Established in 1990, Splashy Fen is South Africa's longest-running music festival, which every Easter attracts thousands of people to a farm near Underberg, KwaZulu-Natal for a unique outdoor music experience. Also present are arts and crafts stalls, food and drink outlets, crèche and children's entertainment programme, as well as various camping and accommodation options. The most recent festival took place from the 14th-17th April 2022.

Well-known artists who have performed at Splashy Fen over the years include: Wheatus, Bowling for Soup, Kim Churchill, Syd Kitchen, Tony Cox, Steve Newman, Ladysmith Black Mambazo, Vusi Mahlasela, Koos Kombuis, Shawn Phillips, Hinds Brothers, Madala Kunene, Neill Solomon, Landscape Prayers, Tananas, Just Jinjer, Hothouse Flowers, Tree63, Dan Patlansky, Watershed, Springbok Nude Girls, The Parlotones, Prime Circle and Chris Chameleon.

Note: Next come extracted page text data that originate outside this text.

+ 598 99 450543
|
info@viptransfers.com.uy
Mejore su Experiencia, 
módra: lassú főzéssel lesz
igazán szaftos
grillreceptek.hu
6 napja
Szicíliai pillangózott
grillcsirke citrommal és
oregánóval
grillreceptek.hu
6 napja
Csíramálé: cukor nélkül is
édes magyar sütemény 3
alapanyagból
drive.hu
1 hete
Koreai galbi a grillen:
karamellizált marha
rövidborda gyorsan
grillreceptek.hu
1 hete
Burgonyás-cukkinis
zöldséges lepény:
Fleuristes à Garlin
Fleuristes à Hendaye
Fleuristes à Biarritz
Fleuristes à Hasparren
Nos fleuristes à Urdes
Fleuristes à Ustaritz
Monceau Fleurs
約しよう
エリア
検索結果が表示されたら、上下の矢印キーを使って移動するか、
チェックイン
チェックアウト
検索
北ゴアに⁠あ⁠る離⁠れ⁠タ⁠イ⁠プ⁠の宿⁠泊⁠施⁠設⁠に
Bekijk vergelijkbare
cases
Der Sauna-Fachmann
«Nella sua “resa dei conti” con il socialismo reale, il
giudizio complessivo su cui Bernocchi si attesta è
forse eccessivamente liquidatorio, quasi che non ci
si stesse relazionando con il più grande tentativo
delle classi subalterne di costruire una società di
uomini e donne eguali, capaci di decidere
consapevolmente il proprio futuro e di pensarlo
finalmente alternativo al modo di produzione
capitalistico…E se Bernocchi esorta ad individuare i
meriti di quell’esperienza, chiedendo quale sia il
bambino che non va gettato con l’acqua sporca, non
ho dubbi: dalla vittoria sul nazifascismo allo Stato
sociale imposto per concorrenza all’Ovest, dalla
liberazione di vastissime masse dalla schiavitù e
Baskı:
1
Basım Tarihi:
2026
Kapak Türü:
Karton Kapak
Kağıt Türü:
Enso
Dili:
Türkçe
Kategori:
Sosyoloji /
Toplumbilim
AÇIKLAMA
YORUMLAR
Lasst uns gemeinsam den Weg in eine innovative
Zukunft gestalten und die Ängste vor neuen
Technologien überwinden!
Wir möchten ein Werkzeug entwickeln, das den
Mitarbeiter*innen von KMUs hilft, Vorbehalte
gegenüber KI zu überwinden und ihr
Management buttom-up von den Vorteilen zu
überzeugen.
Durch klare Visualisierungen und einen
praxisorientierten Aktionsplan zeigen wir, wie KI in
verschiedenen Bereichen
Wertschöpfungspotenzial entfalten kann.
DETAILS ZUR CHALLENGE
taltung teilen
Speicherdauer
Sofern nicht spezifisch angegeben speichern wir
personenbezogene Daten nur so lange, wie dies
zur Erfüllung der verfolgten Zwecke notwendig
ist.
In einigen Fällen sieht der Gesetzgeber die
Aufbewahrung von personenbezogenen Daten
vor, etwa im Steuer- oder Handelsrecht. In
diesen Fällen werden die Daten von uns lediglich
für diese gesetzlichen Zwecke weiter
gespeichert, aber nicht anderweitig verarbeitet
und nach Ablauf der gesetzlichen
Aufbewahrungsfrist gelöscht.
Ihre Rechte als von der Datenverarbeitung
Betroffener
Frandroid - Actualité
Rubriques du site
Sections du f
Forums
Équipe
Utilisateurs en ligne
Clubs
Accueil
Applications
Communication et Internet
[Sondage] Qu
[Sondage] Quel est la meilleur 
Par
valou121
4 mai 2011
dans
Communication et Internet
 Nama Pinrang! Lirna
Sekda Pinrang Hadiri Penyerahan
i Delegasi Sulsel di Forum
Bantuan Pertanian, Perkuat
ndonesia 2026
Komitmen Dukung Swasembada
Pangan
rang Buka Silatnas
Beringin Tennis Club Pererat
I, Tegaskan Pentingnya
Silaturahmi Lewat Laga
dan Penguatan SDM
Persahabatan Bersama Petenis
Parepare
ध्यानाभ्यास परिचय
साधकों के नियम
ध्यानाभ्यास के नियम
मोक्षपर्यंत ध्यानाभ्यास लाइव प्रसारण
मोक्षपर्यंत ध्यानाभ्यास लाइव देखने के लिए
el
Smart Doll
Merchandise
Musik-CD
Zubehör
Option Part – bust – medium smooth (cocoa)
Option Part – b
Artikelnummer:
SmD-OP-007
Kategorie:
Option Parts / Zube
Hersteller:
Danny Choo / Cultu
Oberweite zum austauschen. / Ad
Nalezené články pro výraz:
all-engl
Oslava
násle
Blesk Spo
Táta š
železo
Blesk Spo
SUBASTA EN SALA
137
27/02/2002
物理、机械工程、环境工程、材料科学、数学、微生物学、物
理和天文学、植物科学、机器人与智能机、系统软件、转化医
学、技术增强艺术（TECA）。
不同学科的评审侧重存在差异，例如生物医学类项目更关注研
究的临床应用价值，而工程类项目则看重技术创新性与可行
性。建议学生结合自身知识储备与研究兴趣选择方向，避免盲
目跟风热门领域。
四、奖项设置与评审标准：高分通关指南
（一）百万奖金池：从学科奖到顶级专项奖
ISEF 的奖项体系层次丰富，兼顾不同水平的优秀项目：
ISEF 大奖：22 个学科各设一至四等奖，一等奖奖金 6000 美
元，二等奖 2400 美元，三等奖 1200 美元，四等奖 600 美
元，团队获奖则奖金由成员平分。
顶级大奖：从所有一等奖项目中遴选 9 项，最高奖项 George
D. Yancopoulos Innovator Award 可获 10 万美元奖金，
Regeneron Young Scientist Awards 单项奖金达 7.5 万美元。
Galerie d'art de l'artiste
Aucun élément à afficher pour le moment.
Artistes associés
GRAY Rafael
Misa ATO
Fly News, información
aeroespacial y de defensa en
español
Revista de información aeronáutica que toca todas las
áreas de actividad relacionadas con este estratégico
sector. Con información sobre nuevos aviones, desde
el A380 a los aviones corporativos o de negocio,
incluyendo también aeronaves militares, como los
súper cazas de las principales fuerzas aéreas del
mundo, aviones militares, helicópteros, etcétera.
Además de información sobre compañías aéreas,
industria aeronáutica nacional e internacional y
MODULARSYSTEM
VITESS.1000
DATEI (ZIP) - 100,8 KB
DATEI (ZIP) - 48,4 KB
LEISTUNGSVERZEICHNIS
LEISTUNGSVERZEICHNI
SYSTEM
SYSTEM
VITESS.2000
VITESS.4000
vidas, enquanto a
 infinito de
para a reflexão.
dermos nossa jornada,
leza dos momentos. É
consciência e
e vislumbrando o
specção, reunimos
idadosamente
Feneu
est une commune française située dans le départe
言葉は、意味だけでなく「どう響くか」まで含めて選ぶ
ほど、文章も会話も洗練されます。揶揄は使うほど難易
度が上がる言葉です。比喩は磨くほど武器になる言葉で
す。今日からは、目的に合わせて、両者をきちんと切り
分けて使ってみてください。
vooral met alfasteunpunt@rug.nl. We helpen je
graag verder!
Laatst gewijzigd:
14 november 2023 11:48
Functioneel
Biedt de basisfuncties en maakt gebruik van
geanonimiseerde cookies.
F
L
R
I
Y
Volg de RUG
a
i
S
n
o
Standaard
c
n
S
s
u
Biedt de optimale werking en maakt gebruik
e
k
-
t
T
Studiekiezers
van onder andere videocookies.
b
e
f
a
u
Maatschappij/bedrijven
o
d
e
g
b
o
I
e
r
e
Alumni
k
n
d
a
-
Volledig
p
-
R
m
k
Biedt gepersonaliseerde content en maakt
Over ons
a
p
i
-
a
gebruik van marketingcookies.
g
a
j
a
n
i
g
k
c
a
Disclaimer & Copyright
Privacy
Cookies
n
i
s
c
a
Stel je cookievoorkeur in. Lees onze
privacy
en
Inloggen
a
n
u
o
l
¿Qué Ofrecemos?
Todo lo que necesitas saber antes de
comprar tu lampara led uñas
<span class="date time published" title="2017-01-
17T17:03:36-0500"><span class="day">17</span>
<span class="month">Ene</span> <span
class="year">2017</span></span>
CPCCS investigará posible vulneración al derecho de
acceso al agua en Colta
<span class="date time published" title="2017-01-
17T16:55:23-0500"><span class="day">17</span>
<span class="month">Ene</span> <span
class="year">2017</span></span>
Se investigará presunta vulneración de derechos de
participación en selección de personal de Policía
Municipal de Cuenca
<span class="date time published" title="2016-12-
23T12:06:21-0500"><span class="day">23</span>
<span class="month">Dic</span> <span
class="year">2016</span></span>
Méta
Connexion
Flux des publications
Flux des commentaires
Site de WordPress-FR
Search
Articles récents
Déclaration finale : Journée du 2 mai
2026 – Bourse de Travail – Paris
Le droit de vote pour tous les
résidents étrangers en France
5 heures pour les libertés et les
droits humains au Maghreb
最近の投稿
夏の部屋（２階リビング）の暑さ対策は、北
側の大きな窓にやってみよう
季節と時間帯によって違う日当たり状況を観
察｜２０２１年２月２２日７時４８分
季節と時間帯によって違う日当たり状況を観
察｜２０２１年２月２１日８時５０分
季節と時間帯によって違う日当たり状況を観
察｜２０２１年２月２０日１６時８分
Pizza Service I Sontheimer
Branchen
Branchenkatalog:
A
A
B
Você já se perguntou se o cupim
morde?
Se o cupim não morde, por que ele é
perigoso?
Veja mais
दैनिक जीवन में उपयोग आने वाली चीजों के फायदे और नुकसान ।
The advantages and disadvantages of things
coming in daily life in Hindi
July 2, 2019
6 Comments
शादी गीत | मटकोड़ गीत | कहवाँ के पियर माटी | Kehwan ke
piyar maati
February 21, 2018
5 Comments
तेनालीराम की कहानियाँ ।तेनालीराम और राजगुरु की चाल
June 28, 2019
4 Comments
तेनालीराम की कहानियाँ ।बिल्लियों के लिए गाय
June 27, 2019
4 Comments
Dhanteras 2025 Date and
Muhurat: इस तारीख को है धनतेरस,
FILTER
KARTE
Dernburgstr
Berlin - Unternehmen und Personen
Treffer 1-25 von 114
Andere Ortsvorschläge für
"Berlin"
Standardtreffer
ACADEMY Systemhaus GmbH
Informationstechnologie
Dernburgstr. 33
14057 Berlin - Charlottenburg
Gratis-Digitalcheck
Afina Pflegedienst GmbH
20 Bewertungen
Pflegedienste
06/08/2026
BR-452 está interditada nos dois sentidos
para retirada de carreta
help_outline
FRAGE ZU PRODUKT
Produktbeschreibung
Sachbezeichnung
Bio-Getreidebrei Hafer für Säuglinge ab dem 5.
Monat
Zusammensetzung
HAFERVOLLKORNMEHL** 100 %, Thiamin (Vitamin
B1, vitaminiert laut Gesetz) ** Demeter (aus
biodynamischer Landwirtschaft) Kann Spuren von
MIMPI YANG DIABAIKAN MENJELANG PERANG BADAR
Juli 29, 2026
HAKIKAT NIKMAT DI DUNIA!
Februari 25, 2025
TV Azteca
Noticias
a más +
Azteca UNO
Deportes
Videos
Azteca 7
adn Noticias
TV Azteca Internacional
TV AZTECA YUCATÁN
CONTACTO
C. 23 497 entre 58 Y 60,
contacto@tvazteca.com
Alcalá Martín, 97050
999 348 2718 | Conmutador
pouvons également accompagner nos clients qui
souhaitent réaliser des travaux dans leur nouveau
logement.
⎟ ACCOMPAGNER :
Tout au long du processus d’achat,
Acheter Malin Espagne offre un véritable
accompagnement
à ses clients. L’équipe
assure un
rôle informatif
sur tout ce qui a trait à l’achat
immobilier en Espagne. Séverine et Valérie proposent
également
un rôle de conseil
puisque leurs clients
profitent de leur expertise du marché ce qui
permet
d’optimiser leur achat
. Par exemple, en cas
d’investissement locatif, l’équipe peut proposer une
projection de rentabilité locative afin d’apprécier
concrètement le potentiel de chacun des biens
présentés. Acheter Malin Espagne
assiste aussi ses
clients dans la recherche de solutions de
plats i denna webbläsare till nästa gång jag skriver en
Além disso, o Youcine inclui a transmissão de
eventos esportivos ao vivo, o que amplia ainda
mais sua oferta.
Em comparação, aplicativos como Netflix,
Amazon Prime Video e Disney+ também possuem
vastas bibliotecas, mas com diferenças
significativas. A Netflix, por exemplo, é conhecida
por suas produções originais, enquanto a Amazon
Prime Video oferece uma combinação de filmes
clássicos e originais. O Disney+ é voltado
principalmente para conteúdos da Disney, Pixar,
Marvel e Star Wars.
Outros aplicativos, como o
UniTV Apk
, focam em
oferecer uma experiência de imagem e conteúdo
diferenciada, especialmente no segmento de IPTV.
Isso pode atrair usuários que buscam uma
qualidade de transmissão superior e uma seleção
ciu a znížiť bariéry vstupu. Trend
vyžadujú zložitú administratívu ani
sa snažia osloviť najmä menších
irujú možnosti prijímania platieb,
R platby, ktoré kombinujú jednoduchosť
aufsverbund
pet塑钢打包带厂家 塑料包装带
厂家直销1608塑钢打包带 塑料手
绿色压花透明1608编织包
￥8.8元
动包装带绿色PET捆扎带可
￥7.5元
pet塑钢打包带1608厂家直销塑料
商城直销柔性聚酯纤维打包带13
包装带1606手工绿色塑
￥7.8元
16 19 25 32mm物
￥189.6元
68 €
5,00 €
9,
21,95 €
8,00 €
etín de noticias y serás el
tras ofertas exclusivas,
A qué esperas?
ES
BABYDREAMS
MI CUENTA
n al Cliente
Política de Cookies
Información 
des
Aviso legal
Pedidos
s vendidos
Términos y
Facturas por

Don Clarke, convener of the Legends of the Fen show, and his partner Dicky Roberts, have been managing and hosting the Legends showcase at the festival since 2016. This initiative brought South African icons like Steve Fataar (14 March 1943 - 31 January 2020) back to the festival. In 2019, Don Clarke and P J Powers shared the stage and performed the 1986 hit song, Sanbonani.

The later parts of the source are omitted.